John Bancroft (28 October 1928 – 29 August 2011) was a British architect noted for his Brutalist designs for the Greater London Council (GLC).

He joined the Architects’ Department of the GLC in 1957 and led the project to build Pimlico School from 1964 to 1970. The building was demolished in 2010 by Westminster City Council.

Bancroft explained the design of the school in a 2008 interview: "I wanted pupils to feel they were part of a community... So I divided the place up into a form of glass screen so you would get views down from the level you were at into the other parts of the school. And also I wanted to make sure that you could from time to time glimpse the outside so that you would know where you were in the great surrounding community that Pimlico is, and the buildings surrounding it"

His other school designs include the Elfrida Rathbone Girls' School in Camden and the Philippa Fawcett Teacher Training College in Streatham.

Bancroft was a staunch defender of the GLC's unpopular Brutalist landmarks.

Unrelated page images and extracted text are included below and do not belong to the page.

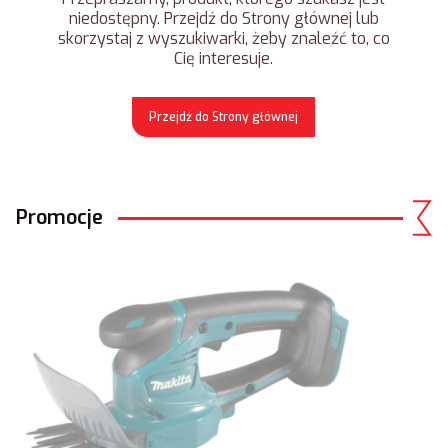
niedostępny. Przejdź do Strony głównej lub
skorzystaj z wyszukiwarki, żeby znaleźć to, co
Cię interesuje.
Przejdź do Strony głównej
Promocje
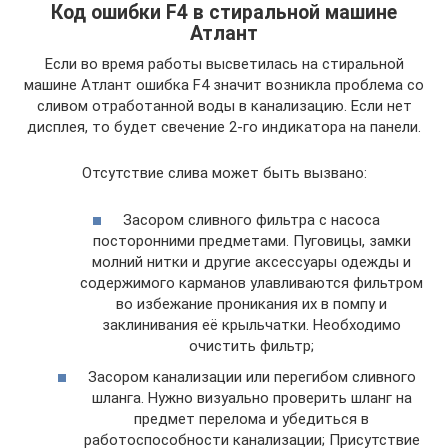
Код ошибки F4 в стиральной машине
Атлант
Если во время работы высветилась на стиральной
машине Атлант ошибка F4 значит возникла проблема со
сливом отработанной воды в канализацию. Если нет
дисплея, то будет свечение 2-го индикатора на панели.
Отсутствие слива может быть вызвано:
Засором сливного фильтра с насоса
посторонними предметами. Пуговицы, замки
молний нитки и другие аксессуары одежды и
содержимого карманов улавливаются фильтром
во избежание проникания их в помпу и
заклинивания её крыльчатки. Необходимо
очистить фильтр;
Засором канализации или перегибом сливного
шланга. Нужно визуально проверить шланг на
предмет перелома и убедиться в
работоспособности канализации; Присутствие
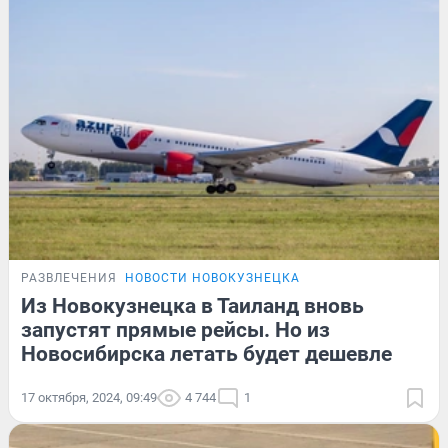
РАЗВЛЕЧЕНИЯ
НОВОСТИ НОВОКУЗНЕЦКА
Из Новокузнецка в Таиланд вновь
запустят прямые рейсы. Но из
Новосибирска летать будет дешевле
17 октября, 2024, 09:49
4 744
1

Though he did not design it, he argued that the County Hall Island Block, vacant for 20 years, should have been listed as an early example of open plan office architecture and expressed himself "quite horrified" by the demolition of Pimlico School. Bancroft devoted much of his career to building conservation and was an active member of the Twentieth Century Society, the Victorian Society and a supporter of the charity Docomomo.